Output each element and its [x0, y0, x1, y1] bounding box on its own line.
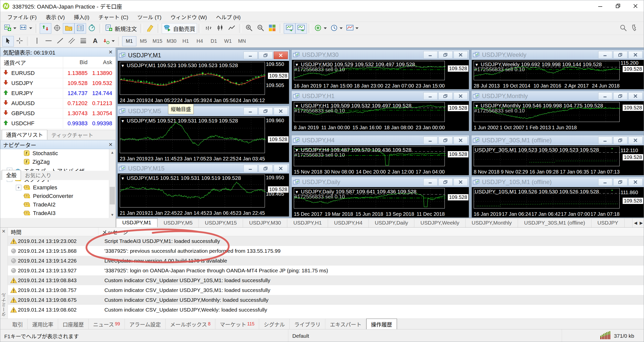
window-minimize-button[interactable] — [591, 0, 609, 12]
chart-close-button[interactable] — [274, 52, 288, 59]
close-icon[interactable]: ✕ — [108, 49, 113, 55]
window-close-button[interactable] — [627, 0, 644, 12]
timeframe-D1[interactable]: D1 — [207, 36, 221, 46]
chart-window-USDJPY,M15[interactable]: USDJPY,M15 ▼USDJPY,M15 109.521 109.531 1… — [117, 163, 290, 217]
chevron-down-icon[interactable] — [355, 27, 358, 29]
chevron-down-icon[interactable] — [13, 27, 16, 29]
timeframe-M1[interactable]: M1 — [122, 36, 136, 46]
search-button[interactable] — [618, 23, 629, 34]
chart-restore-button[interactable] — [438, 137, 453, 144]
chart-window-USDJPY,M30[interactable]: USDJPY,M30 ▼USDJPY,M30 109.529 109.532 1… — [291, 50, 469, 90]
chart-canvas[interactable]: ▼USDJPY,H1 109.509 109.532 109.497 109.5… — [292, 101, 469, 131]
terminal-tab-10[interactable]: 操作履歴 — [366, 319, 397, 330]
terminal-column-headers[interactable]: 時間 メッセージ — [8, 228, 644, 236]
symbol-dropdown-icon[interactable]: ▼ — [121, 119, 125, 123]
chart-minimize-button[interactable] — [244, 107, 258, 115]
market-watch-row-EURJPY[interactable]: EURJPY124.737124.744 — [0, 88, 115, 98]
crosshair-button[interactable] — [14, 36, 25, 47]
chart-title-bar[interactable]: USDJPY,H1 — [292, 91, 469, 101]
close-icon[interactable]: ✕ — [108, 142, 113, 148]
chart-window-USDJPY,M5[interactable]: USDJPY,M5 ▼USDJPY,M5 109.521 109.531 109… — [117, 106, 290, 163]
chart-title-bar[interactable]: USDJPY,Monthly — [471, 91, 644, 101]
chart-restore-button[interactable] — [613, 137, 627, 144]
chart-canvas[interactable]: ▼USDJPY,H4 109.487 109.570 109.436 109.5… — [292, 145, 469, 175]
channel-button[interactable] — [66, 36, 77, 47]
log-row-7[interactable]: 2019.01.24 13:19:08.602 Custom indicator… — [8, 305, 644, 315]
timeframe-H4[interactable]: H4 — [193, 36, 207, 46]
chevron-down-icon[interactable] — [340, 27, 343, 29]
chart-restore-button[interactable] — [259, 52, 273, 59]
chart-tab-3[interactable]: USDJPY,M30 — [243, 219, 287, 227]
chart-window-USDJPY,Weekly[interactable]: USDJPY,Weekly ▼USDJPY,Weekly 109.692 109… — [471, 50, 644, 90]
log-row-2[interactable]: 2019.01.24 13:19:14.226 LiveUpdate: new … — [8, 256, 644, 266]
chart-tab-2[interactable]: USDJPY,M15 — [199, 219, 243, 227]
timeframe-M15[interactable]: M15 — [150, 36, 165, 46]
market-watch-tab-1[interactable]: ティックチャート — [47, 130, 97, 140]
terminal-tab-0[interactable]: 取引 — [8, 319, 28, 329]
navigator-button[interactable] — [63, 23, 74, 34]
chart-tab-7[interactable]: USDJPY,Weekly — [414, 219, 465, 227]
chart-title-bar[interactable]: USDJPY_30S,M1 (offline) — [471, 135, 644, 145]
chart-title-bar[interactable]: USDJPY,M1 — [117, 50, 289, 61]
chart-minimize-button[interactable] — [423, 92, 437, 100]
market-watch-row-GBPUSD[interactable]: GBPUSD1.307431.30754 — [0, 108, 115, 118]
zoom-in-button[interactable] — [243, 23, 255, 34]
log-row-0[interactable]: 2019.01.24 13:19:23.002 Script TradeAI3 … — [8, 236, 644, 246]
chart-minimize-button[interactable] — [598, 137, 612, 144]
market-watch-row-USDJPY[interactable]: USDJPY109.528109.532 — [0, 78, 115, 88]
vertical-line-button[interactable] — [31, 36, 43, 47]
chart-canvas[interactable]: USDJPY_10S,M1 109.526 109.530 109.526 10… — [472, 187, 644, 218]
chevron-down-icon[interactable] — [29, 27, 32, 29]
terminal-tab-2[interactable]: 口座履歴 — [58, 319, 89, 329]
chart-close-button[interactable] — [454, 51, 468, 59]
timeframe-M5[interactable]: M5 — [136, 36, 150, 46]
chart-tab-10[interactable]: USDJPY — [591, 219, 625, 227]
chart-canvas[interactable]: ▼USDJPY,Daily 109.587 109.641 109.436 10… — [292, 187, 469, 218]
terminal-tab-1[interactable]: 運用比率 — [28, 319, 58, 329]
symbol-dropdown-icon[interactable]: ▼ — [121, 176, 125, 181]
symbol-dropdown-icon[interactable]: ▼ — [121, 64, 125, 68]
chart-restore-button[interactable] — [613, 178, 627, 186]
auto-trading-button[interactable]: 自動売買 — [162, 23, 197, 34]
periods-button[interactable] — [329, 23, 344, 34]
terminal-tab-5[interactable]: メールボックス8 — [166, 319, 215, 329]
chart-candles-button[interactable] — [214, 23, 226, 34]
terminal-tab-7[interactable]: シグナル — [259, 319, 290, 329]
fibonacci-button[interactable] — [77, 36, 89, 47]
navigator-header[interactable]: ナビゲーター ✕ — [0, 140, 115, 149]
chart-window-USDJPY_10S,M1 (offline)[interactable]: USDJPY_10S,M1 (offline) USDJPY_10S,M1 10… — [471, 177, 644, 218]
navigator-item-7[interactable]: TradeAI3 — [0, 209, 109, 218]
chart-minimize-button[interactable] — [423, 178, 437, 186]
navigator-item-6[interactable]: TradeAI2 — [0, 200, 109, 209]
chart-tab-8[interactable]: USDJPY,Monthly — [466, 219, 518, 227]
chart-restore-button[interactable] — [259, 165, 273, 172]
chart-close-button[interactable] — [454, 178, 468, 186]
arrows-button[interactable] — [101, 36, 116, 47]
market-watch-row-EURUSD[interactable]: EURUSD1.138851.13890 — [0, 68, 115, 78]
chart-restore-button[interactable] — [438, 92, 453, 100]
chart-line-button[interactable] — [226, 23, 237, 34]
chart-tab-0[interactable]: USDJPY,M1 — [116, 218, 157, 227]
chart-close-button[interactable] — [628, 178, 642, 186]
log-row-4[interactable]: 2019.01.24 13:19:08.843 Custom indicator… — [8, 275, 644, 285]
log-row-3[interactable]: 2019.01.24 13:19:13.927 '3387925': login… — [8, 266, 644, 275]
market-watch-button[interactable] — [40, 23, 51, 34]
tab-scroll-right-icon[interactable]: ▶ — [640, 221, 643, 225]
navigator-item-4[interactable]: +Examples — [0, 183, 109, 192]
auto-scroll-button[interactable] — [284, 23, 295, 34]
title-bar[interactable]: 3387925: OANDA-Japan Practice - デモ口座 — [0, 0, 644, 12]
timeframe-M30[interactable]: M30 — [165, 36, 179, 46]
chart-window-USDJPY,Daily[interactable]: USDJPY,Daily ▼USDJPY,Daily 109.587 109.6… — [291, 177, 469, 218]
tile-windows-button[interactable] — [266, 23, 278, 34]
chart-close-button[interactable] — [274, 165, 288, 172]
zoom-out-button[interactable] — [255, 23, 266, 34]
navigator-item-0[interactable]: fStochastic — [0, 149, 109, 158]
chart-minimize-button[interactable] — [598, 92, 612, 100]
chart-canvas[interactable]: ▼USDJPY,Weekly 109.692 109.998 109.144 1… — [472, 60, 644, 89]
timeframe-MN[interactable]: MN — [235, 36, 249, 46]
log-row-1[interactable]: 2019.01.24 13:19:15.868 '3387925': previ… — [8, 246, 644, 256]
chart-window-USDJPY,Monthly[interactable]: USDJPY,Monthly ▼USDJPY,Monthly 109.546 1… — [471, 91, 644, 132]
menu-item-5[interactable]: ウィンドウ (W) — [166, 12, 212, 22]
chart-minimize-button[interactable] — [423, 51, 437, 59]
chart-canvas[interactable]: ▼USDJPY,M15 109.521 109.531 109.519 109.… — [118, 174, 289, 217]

==

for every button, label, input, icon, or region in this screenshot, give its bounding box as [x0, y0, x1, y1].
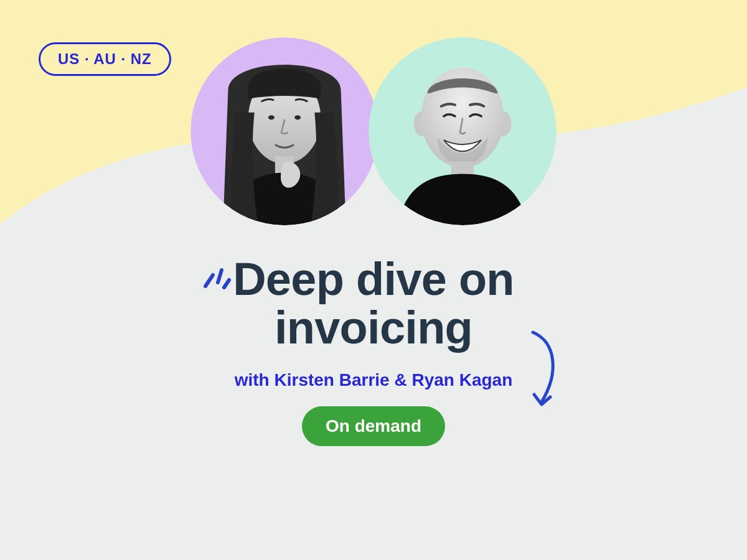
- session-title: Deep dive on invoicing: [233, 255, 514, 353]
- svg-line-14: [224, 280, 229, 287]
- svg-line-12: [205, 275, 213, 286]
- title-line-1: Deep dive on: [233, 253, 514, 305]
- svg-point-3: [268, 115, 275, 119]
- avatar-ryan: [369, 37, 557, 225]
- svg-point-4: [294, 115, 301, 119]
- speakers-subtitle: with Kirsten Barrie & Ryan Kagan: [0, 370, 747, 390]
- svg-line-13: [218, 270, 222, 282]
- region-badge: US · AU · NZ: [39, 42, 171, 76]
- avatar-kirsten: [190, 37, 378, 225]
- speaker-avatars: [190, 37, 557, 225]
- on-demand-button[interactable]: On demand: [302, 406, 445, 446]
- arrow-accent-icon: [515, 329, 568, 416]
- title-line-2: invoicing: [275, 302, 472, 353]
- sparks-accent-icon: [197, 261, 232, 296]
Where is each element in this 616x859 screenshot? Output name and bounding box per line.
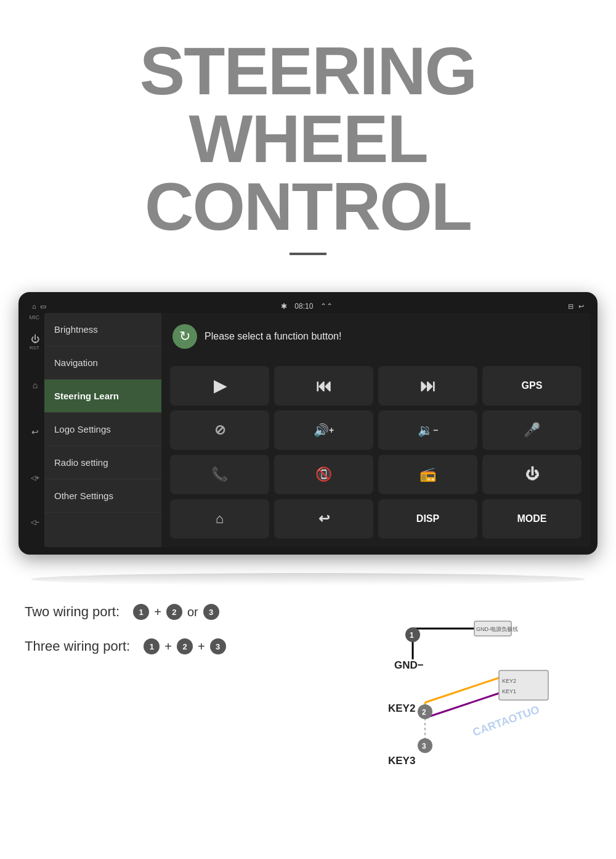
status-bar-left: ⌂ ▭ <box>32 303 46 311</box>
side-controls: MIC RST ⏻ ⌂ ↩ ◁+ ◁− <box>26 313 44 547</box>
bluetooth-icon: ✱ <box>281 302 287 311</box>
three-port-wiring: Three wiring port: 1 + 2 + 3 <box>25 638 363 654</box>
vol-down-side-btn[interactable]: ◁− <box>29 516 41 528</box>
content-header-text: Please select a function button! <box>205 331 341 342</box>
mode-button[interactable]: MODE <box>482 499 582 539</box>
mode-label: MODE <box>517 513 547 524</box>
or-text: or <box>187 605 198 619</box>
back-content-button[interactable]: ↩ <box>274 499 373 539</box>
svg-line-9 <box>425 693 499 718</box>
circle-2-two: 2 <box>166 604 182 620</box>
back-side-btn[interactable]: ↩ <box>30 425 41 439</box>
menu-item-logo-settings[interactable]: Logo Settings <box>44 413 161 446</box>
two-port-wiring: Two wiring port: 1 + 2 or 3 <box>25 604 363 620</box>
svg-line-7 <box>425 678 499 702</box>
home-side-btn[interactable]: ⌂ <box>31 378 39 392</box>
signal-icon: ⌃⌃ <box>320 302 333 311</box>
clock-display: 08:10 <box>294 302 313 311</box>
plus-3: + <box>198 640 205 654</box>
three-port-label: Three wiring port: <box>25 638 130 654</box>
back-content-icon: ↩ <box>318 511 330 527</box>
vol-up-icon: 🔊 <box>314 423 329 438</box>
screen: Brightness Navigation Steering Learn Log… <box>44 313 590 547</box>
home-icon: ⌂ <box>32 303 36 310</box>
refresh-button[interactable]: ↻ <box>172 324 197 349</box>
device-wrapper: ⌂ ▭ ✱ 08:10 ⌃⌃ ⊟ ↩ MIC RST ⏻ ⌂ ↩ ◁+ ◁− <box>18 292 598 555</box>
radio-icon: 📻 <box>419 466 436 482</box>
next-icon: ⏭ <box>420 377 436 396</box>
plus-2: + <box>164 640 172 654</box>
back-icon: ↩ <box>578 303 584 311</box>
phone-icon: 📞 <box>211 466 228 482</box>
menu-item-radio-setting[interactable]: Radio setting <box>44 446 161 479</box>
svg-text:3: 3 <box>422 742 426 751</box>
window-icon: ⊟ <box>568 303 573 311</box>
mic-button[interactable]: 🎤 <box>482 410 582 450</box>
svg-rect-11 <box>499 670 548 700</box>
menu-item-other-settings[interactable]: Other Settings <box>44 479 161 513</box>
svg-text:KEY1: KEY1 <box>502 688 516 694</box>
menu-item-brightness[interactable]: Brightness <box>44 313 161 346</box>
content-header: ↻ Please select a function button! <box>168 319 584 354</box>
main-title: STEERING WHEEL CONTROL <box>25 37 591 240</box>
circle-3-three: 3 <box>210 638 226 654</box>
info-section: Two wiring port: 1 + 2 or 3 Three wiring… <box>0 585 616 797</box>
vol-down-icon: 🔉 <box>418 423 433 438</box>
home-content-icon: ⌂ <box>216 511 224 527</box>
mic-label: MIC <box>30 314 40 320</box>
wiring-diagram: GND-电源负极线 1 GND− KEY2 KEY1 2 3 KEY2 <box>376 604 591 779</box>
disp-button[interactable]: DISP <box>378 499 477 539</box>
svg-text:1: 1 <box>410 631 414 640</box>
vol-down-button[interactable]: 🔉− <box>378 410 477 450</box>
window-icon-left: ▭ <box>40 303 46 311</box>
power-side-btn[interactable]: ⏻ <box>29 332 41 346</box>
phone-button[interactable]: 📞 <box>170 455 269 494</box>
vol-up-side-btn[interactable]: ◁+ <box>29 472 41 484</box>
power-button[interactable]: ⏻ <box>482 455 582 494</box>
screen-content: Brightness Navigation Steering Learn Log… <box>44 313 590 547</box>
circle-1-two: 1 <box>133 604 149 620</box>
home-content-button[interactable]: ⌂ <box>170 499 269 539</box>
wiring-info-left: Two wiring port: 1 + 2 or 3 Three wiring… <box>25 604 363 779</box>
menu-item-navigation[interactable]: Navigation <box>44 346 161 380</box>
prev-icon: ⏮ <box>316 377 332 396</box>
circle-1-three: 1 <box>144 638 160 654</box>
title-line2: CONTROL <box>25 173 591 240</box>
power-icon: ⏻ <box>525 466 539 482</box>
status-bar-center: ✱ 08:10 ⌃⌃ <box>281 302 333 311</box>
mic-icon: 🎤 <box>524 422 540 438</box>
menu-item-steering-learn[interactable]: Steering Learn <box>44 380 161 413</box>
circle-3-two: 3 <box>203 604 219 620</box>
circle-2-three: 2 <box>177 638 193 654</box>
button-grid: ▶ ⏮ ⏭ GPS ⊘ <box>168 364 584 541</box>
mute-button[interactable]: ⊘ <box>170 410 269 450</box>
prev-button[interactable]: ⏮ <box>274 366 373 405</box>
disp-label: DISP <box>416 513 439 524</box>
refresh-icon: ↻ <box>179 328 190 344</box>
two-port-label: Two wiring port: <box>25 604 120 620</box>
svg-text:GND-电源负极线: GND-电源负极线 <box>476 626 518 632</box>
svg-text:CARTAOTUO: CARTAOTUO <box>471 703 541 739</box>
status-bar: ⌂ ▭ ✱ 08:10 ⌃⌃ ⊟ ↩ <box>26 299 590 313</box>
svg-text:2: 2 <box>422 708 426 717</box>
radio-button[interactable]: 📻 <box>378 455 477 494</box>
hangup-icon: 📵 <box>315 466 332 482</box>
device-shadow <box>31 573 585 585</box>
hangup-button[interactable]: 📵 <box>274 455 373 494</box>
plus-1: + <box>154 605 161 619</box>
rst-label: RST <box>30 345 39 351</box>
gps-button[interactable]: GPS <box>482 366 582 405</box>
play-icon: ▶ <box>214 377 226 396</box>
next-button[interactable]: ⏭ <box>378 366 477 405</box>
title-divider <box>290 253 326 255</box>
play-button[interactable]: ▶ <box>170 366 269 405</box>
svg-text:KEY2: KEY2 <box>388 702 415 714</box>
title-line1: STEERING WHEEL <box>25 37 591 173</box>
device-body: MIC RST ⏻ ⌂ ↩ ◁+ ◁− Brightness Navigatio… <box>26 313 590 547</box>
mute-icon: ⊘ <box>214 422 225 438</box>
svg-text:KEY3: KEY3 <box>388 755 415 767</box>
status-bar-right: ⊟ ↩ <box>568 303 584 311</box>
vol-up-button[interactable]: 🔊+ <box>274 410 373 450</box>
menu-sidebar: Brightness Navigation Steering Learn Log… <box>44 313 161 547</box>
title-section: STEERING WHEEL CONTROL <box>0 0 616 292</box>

---

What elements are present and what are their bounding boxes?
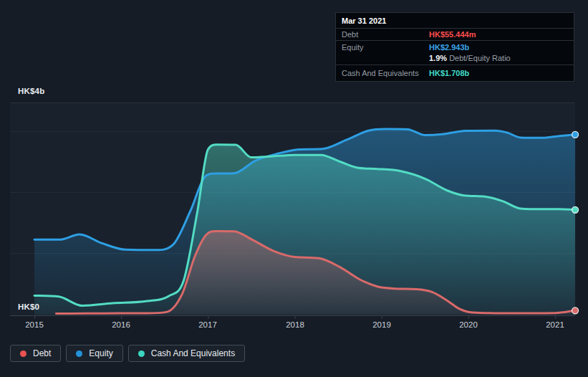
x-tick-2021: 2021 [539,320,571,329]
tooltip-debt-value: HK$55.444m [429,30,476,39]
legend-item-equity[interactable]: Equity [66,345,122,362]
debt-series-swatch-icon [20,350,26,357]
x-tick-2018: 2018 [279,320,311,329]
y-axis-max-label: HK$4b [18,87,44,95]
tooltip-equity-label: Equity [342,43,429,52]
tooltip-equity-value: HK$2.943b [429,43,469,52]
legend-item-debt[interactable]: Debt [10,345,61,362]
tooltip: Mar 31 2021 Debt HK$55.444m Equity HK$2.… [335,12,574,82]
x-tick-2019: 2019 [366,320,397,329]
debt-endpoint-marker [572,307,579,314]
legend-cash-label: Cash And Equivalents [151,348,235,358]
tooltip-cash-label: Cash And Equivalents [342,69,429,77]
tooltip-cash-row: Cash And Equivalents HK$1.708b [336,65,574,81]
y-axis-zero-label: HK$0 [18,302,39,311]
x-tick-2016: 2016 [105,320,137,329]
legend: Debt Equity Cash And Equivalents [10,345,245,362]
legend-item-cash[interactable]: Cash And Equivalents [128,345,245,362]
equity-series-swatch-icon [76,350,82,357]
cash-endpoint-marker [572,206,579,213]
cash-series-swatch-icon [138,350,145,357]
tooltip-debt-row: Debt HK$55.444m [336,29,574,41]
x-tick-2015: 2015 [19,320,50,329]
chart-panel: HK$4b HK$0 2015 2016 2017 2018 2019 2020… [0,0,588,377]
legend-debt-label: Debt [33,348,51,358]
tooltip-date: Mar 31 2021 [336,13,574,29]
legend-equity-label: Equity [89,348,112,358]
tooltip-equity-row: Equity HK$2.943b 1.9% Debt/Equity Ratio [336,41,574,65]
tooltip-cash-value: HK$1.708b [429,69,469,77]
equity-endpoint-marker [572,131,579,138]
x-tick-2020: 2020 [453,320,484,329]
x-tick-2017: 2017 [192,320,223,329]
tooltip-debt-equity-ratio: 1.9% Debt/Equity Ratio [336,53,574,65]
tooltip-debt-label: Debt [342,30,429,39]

• **TASK DIRECTIONS**: For each line in the entries that contains the string "terminal", make a copy.

• **WRITTEN ANSWER**:
terminal-tab-10[interactable]: 操作履歴 — [366, 319, 397, 330]
terminal-column-headers[interactable]: 時間 メッセージ — [8, 228, 644, 236]
terminal-tab-0[interactable]: 取引 — [8, 319, 28, 329]
terminal-tab-2[interactable]: 口座履歴 — [58, 319, 89, 329]
terminal-tab-1[interactable]: 運用比率 — [28, 319, 58, 329]
terminal-tab-5[interactable]: メールボックス8 — [166, 319, 215, 329]
terminal-tab-7[interactable]: シグナル — [259, 319, 290, 329]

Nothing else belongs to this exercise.